As part of my leisurely weekend bakeathon, I decided to make some Easter Chocolate Fudge Cupcakes (and I will be posting about these later in the week). Of course, no Easter cake would be complete without being adorned with the speckled beauties that are mini eggs.


Now usually I would buy Cadbury Mini Eggs. If I’m honest, I’m not really a fan of Cadbury chocolate. There’s nothing wrong with it, but, at the same time it never delivers that smooth, silky bliss that only really good chocolate can deliver. However, I do like their mini eggs - bright, colourful sugary shells protecting a dark, sweet core of chocolate joy.
Like I said I would usually have bought these and at 100g for £1, buying the 200g I needed for the recipe would hardly have broke the bank but for some reason I ended be drawn against my will into buying some ‘Sweet Heaven’ chocolate eggs at £1 for 200g.

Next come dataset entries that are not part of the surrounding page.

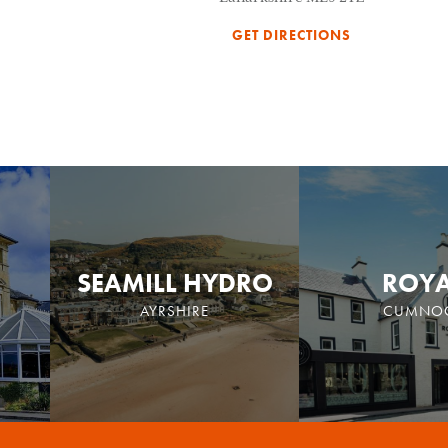
GET DIRECTIONS
SEAMILL HYDRO
ROY
AYRSHIRE
CUMNO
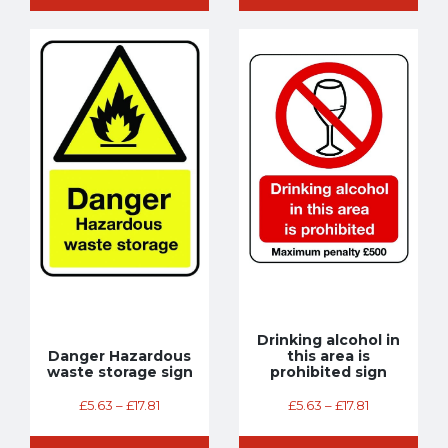
Drinking alcohol in
Danger Hazardous
this area is
waste storage sign
prohibited sign
£
5.63
–
£
17.81
£
5.63
–
£
17.81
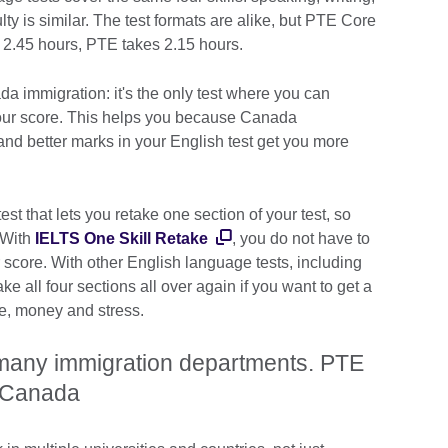
culty is similar. The test formats are alike, but PTE Core
 2.45 hours, PTE takes 2.15 hours.
a immigration: it's the only test where you can
your score. This helps you because Canada
and better marks in your English test get you more
.
st that lets you retake one section of your test, so
 With
IELTS One Skill Retake
, you do not have to
r score. With other English language tests, including
all four sections all over again if you want to get a
ime, money and stress.
 many immigration departments. PTE
in Canada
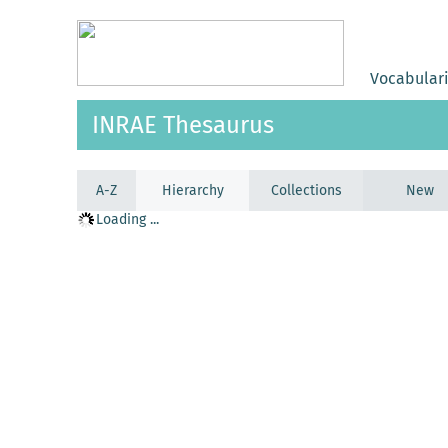
Vocabular
INRAE Thesaurus
A-Z
Hierarchy
Collections
New
Loading ...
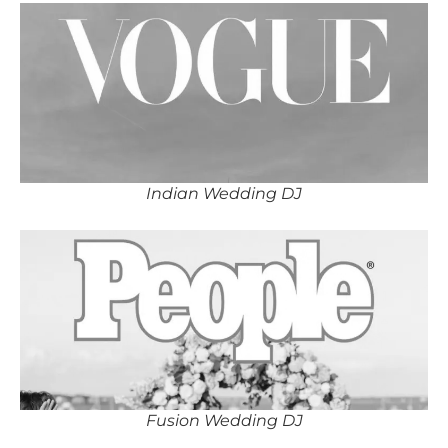
Indian Wedding DJ
Fusion Wedding DJ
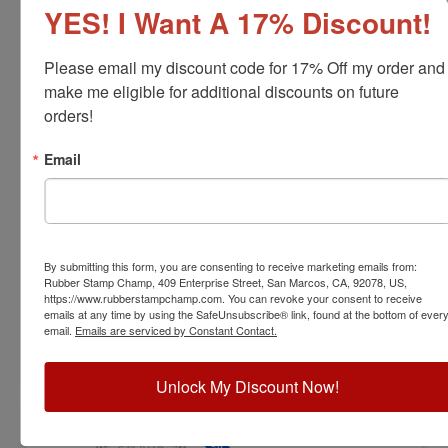
YES! I Want A 17% Discount!
Please email my discount code for 17% Off my order and 
make me eligible for additional discounts on future 
orders!
ARCH-IL-RNDSTAMP
Email
Illinois Professional Architect Stamp
View Full Product Info
Diameter:
1-5/8"
By submitting this form, you are consenting to receive marketing emails from:
Available In:
6 Mount Options
Rubber Stamp Champ, 409 Enterprise Street, San Marcos, CA, 92078, US,
$31.00
https://www.rubberstampchamp.com. You can revoke your consent to receive
emails at any time by using the SafeUnsubscribe® link, found at the bottom of ever
email.
Emails are serviced by Constant Contact.
Customize
Unlock My Discount Now!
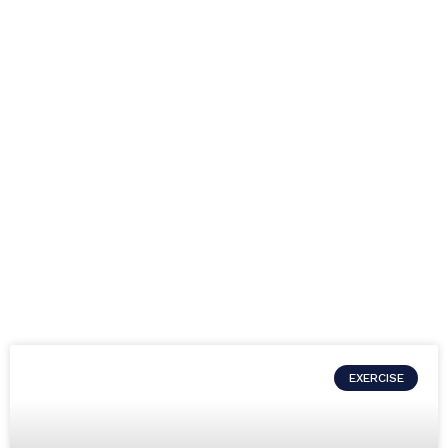
EXERCISE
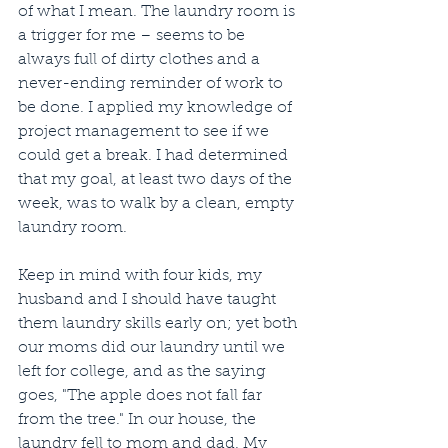
of what I mean. The laundry room is 
a trigger for me – seems to be 
always full of dirty clothes and a 
never-ending reminder of work to 
be done. I applied my knowledge of 
project management to see if we 
could get a break. I had determined 
that my goal, at least two days of the 
week, was to walk by a clean, empty 
laundry room.
Keep in mind with four kids, my 
husband and I should have taught 
them laundry skills early on; yet both 
our moms did our laundry until we 
left for college, and as the saying 
goes, "The apple does not fall far 
from the tree." In our house, the 
laundry fell to mom and dad. My 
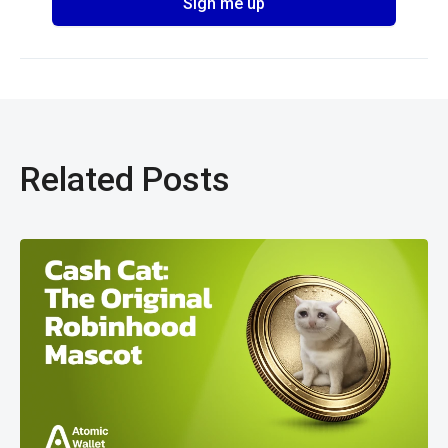
Related Posts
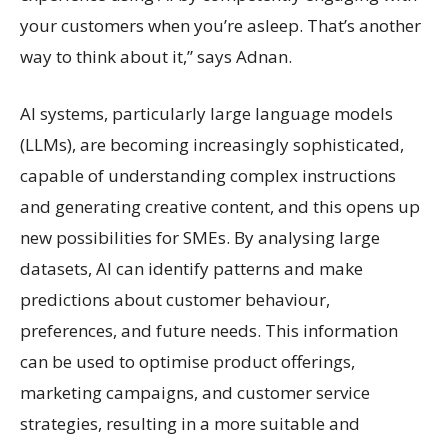
your customers when you’re asleep. That’s another
way to think about it,” says Adnan.
AI systems, particularly large language models
(LLMs), are becoming increasingly sophisticated,
capable of understanding complex instructions
and generating creative content, and this opens up
new possibilities for SMEs. By analysing large
datasets, AI can identify patterns and make
predictions about customer behaviour,
preferences, and future needs. This information
can be used to optimise product offerings,
marketing campaigns, and customer service
strategies, resulting in a more suitable and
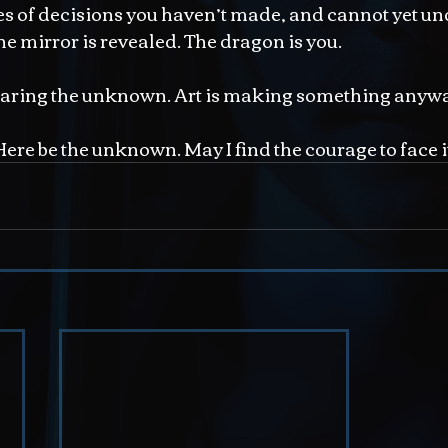
s of decisions you haven’t made, and cannot yet un
he mirror is revealed. The dragon is you.
earing the unknown. Art is making something anyw
 Here be the unknown. May I find the courage to face i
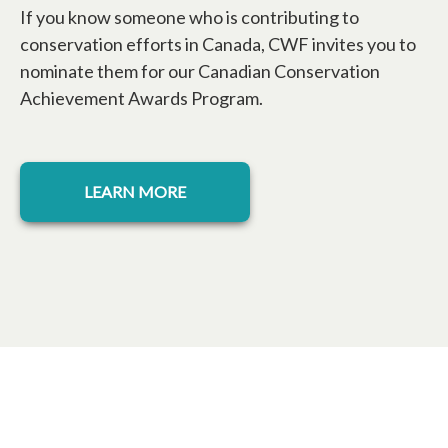
If you know someone who is contributing to
conservation efforts in Canada, CWF invites you to
nominate them for our Canadian Conservation
Achievement Awards Program.
opens in a new tab
LEARN MORE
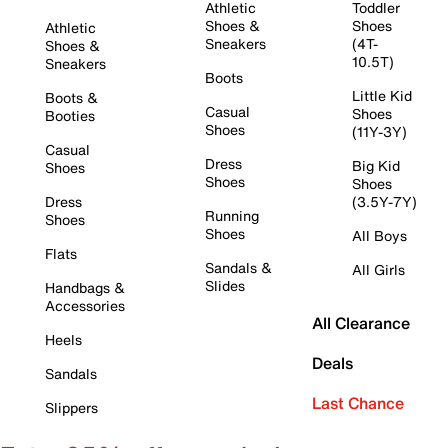
Athletic
Toddler
Shoes &
Shoes
Athletic
Sneakers
(4T-
Shoes &
10.5T)
Sneakers
Boots
Little Kid
Boots &
Casual
Shoes
Booties
Shoes
(11Y-3Y)
Casual
Dress
Big Kid
Shoes
Shoes
Shoes
Dress
(3.5Y-7Y)
Running
Shoes
Shoes
All Boys
Flats
Sandals &
All Girls
Slides
Handbags &
Accessories
All Clearance
Heels
Deals
Sandals
Last Chance
Slippers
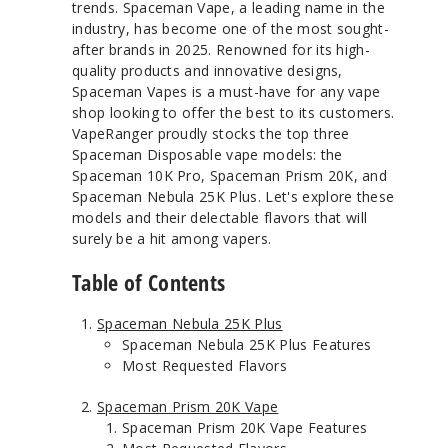
trends. Spaceman Vape, a leading name in the
industry, has become one of the most sought-
after brands in 2025. Renowned for its high-
quality products and innovative designs,
Spaceman Vapes is a must-have for any vape
shop looking to offer the best to its customers.
VapeRanger proudly stocks the top three
Spaceman Disposable vape models: the
Spaceman 10K Pro, Spaceman Prism 20K, and
Spaceman Nebula 25K Plus. Let's explore these
models and their delectable flavors that will
surely be a hit among vapers.
Table of Contents
Spaceman Nebula 25K Plus
Spaceman Nebula 25K Plus Features
Most Requested Flavors
Spaceman Prism 20K Vape
Spaceman Prism 20K Vape Features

So for the sake of a pound (though the price of the Cadbury ones was 200% of the Sweet Heaven ones) I went for the bargain basement eggs. What could go wrong I thought? Chocolate = good. Sugar shells = good. It’s a pretty simple formula.


How wrong I was. These were the definition of cheap, nasty, potent confectionary. The shells were brittle and shredded my mouth and the chocolate didn’t even taste of chocolate, just a cocoa-ey sugary chemical formula. I didn’t want these sugar bullets ruining my Easter cupcakes so I didn’t even end up using them (though admittedly, despite hating them, I did shovel a fair few in my mouth - they had that addictive quality that E number riddled candy has).

It just goes to show, it’s just not worth scrimping on food. Food is to be savoured and enjoyed and to do that you need to be prepared to splash out. Scrimping and being miserly only ends in mini eggs that are more like chocolate bricks than chocolate bliss so be warned!